Nueva historia en esta columna semanal de leyendas del municipio. Alcorcón Extraño: El meteorito de 1890

Dicen que en 1990, un meteorito cayó sobre los terrenos donde hoy se levanta el polígono industrial de Ventorro del Cano, en las afueras de Alcorcón. No quedó cráter ni piedra para su estudio. Los testigos hablaron de un haz de luz cegador, un estruendo parecido a un cañonazo y, durante días, una ligera vibración bajo la tierra.

El tiempo enterró la zona bajo polvo y hormigón. Hoy el lugar es un laberinto de naves grises y almacenes. Allí trabaja Marcos, un vigilante nocturno que patrulla la zona desde hace dos años en turnos nocturnos de doce horas. El silencio, la soledad y café recalentado en un termo abollado, son su compañía bajo el casi inapreciable manto de estrellas.

Nunca le ocurrió nada fuera de lo común hasta aquella semana de julio en que todo empezó a cambiar: lo primero que llamó su atención fue un fogonazo detrás de una nave a 300 metros de donde se encontraba. Sintió una vibración bajo las botas, una sensación parecida al paso de un camión pesado, pero no oyó ningún motor. Al acudir al área donde vio la luz no encontró nada.

Días después aparecieron las figuras. Al principio eran sombras: altas, delgadas, deslizándose entre las escasas farolas. Siempre en el borde de su visión periférica, cuando las enfocaba con la linterna desaparecían.

Una noche, convencido de que eran vagabundos, traficantes o bromistas, agarró su defensa y se acercó a una de ellas que parecía observarle desde un descampado.

No encontró a nadie. Solo tierra ennegrecida, como quemada desde dentro hacia afuera. En el centro, una grieta de unos diez centímetros de ancho y aparentemente profunda. Pero no vio nada raro.

Entonces recordó lo del meteorito. Se lo había contado un compañero justo antes de jubilarse: «Aquí cayó algo del cielo aunque no lo encontraran».

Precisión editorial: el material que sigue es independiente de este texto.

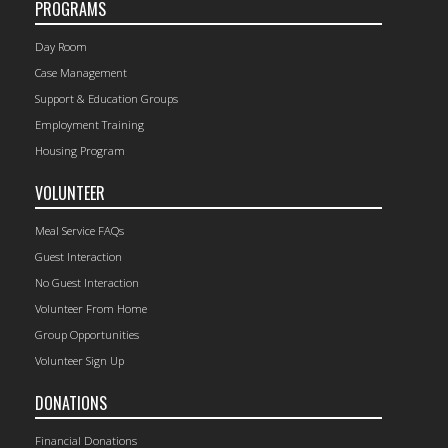
PROGRAMS
Day Room
Case Management
Support & Education Groups
Employment Training
Housing Program
VOLUNTEER
Meal Service FAQs
Guest Interaction
No Guest Interaction
Volunteer From Home
Group Opportunities
Volunteer Sign Up
DONATIONS
Financial Donations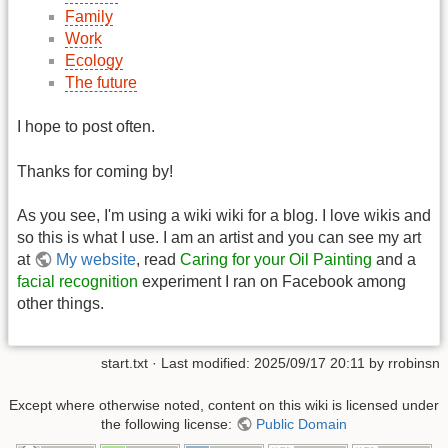
Family
Work
Ecology
The future
I hope to post often.
Thanks for coming by!
As you see, I'm using a wiki wiki for a blog. I love wikis and
so this is what I use. I am an artist and you can see my art
at
My website
, read
Caring for your Oil Painting
and a
facial recognition
experiment I ran on Facebook among
other things.
start.txt
· Last modified:
2025/09/17 20:11
by
rrobinsn
Except where otherwise noted, content on this wiki is licensed under
the following license:
Public Domain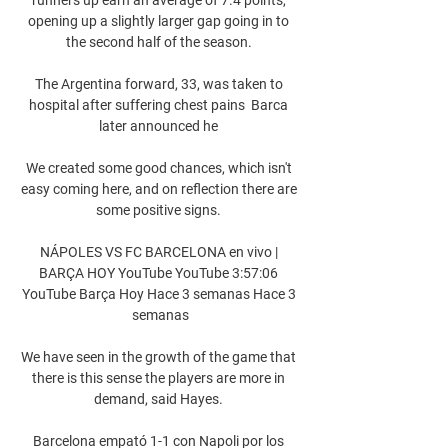
opening up a slightly larger gap going in to 
the second half of the season. 

The Argentina forward, 33, was taken to 
hospital after suffering chest pains  Barca 
later announced he 

We created some good chances, which isn't 
easy coming here, and on reflection there are 
some positive signs. 

NÁPOLES VS FC BARCELONA en vivo | 
BARÇA HOY YouTube YouTube 3:57:06 
YouTube Barça Hoy Hace 3 semanas Hace 3 
semanas

We have seen in the growth of the game that 
there is this sense the players are more in 
demand, said Hayes. 

Barcelona empató 1-1 con Napoli por los 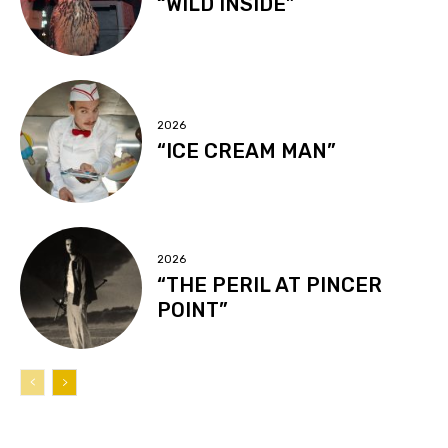
“WILD INSIDE”
2026
“ICE CREAM MAN”
2026
“THE PERIL AT PINCER
POINT”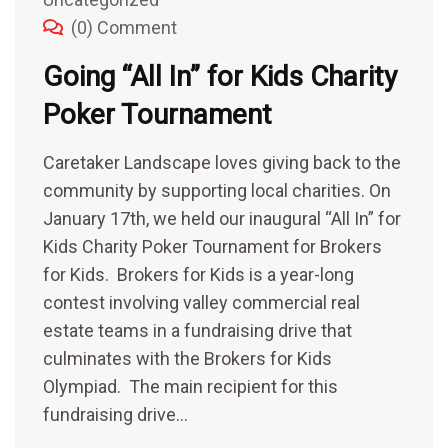
(0) Comment
Going “All In” for Kids Charity
Poker Tournament
Caretaker Landscape loves giving back to the
community by supporting local charities. On
January 17th, we held our inaugural “All In” for
Kids Charity Poker Tournament for Brokers
for Kids. Brokers for Kids is a year-long
contest involving valley commercial real
estate teams in a fundraising drive that
culminates with the Brokers for Kids
Olympiad. The main recipient for this
fundraising drive…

Esa misma noche, en la última ronda, algo se activó en la grieta. Desde el coche, Marcos vio salir una luz verdosa. En lo que tardó en coger el móvil para grabarla había desaparecido.  Necesitaba saber qué había ahí abajo. Si era gas podría ser peligroso… O quizá algo más extraño.

La última noche antes de librar, decidió cavar. Regresó al descampado con una pala, una linterna frontal y el teléfono móvil. Aseguró la cuerda a la argolla de rescate del coche patrulla. Encontró que la grieta era aún más ancha esa noche, como si alguien —o algo— la hubiera abierto más.

Casi al finalizar el turno, había cavado tres metros. El aire se volvió denso, olía a metal y había electricidad estática, pues se le erizó el vello de los brazos. Entonces tocó con la punta de la pala algo hueco y se hundió la tierra bajo sus pies cayendo varios metros más. Al incorporarse, se encontró dentro una cavidad circular de aproximadamente tres metros de diámetro. En el centro había una roca negra como el carbón pero de acabado pulido y brillante, con vetas verdes rellenas de algún líquido espeso que palpitaba desprendiendo una luz verdosa, como si el extraño objeto latiera. A su alrededor, cinco figuras humanoides: altas, delgadas y de piel opaca. No se movían ni respiraban, pero estaban vivas.

Una giró la cabeza. Marcos no gritó. No pudo. Se quedó mirando. O tal vez lo obligaron a mirar. Algo en su mente se rompió, como si se le desgarrara el entendimiento. Oyó una voz, pero no con los oídos, sino dentro de su cabeza:

—Fuiste testigo. Ahora eres nuestro enlace.

Despertó dentro del coche patrulla, su relevo estaba aporreando la ventanilla.

La linterna, el arnés y el teléfono estaban en su sitio. Miró el reloj: solo habían pasado treinta minutos y el suelo estaba intacto.

No supo si fue un sueño, una visión u otra cosa. Pero desde entonces, cada noche, la grieta vuelve a brillar en la última ronda de seguridad y sigue viendo las figuras.

Marcos no piensa irse. Sabe que lo esperan bajo tierra y que, por alguna razón, lo eligieron a él. ¿Debería volver a bajar si es que lo hizo realmente alguna vez?